21L’argument de Woolman est, en un sens, l’inverse du genre d’argument qui menait à la conclusion qu’il serait injuste pour les marchands de distribuer de la nourriture à bas prix aux gens affamés d’Irlande. Là, l’idée d’une injustice faite aux marchands dépendait d’une conception de leurs droits illégitimes (nonlegal) à faire des profits spéculatifs élevés, tandis que dans les écrits de Woolman, le portrait vivant du traitement injuste vaut par lui-même, et c’est la compréhension de l’injustice qui donne aux références faites aux droits par Woolman l’espèce de sérieux moral qu’elles possèdent.
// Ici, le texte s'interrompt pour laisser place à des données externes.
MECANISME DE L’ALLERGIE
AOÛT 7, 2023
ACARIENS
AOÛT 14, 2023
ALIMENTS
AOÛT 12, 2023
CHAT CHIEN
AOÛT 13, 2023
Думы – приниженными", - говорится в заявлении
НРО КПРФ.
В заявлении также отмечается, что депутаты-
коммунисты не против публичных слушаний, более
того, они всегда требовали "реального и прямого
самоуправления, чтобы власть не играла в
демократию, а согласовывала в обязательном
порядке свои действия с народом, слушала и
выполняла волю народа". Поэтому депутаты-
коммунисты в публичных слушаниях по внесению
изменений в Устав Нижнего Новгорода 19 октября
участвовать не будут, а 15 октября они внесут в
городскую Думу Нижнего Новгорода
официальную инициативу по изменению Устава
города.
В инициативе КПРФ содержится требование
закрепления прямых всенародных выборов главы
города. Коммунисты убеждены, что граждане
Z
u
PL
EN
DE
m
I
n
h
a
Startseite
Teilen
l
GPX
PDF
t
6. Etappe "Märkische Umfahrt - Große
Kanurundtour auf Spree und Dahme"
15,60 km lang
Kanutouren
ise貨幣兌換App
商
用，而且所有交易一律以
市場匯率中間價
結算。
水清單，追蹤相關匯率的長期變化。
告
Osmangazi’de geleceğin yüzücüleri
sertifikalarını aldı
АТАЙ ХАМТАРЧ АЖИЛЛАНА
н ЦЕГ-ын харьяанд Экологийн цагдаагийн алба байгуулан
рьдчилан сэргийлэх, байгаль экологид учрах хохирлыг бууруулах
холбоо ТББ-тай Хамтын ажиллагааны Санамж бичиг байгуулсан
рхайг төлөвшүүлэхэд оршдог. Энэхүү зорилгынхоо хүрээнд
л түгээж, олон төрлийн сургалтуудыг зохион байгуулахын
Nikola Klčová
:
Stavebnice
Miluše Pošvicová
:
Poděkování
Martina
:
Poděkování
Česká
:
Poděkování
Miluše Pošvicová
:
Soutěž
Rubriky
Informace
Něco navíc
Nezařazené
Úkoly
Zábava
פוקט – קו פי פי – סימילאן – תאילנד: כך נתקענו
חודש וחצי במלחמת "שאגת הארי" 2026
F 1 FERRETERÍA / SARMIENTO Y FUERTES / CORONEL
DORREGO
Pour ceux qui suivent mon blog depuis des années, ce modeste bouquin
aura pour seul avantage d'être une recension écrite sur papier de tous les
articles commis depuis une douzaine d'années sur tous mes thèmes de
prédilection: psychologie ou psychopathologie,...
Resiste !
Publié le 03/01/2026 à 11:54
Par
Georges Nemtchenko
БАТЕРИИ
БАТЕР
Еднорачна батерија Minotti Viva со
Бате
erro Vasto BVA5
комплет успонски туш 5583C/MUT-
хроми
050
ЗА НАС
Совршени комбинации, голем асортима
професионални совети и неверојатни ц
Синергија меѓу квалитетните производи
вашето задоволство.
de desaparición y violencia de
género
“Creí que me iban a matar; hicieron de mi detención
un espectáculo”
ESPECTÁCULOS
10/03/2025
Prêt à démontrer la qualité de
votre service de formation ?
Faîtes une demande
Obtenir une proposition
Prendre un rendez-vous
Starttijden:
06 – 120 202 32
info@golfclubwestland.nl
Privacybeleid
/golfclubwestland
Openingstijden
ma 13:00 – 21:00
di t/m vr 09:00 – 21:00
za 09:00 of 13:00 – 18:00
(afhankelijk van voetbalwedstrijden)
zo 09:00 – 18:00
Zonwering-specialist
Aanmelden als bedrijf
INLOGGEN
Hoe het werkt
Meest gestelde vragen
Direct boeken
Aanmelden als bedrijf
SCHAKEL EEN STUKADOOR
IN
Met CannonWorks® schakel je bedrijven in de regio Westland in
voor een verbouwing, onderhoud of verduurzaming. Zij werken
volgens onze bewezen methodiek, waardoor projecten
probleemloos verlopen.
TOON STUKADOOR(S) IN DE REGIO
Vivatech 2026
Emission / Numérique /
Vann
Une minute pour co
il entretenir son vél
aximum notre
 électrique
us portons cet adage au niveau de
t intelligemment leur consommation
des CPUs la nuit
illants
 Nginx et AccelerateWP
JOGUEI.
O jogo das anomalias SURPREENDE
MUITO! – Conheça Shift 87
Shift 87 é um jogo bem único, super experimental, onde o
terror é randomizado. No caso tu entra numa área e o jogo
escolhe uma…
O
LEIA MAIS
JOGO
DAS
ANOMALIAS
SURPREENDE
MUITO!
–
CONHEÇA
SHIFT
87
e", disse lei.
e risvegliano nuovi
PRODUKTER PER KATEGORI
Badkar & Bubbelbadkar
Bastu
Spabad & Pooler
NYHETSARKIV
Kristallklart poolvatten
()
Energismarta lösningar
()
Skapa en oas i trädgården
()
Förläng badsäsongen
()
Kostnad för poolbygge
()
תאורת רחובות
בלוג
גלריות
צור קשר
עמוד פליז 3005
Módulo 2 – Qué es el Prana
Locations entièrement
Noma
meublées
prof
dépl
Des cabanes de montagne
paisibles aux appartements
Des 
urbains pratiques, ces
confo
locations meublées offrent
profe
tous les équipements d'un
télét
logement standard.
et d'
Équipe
Dans les termes de Weil, ce que fait Woolman est d’aider ses lecteurs à entendre le cri : « Pourquoi me fait-on du mal ? ». Le point de départ est crucial : ouvrir la sensibilité à la souffrance des Africains capturés (et de leur famille, et des esclaves nés aux Amériques). La compréhension de l’injustice qui caractérise l’argumentation provient de cette sensibilité, qui entend conduire les lecteurs à se demander comment ils peuvent continuer à être parties prenantes de l’infliction d’une telle souffrance. Ce que Weil critique, c’est le mode de pensée qui inverse le sens de la compréhension – et dans lequel la notion de droits modèle notre compréhension de l’injustice, alors conçue dans les termes de ce qui est dû à une personne en comparaison avec ce qui est dû à d’autres. Ainsi, ce que montre l’exemple des essais de Woolman, c’est que, si nous voulons interpréter raisonnablement Weil, nous ne lui ferons pas dire que la simple occurrence du langage des droits rend impossible pour une argumentation sociale de faire justice à l’injustice.

22(Nous devrions noter ici qu’une bonne partie de l’histoire de ce pays est marquée par l’utilisation d’arguments qui vont dans la direction opposée à celle de Woolman, i.e., qui commencent par les droits. C’est particulièrement évident dans les argumentations qui sont parties des droits à la liberté pour conclure au droit de mener sans entrave des pratiques comportant une grave injustice – l’injustice envers les esclaves, par exemple, et plus tard envers leurs descendants. Ce qui ne va pas dans de telles analyses, selon la conception de Weil, tient en définitive à la connexion qui est faite entre la notion de droit et une conception de l’autonomie articulée à ce qu’elle décrit dans « La Personne et le Sacré » comme le « personnel ».)

IV.

23Dans cette section, je m’efforce d’écarter certains malentendus possibles touchant ce que Weil dit sur les droits.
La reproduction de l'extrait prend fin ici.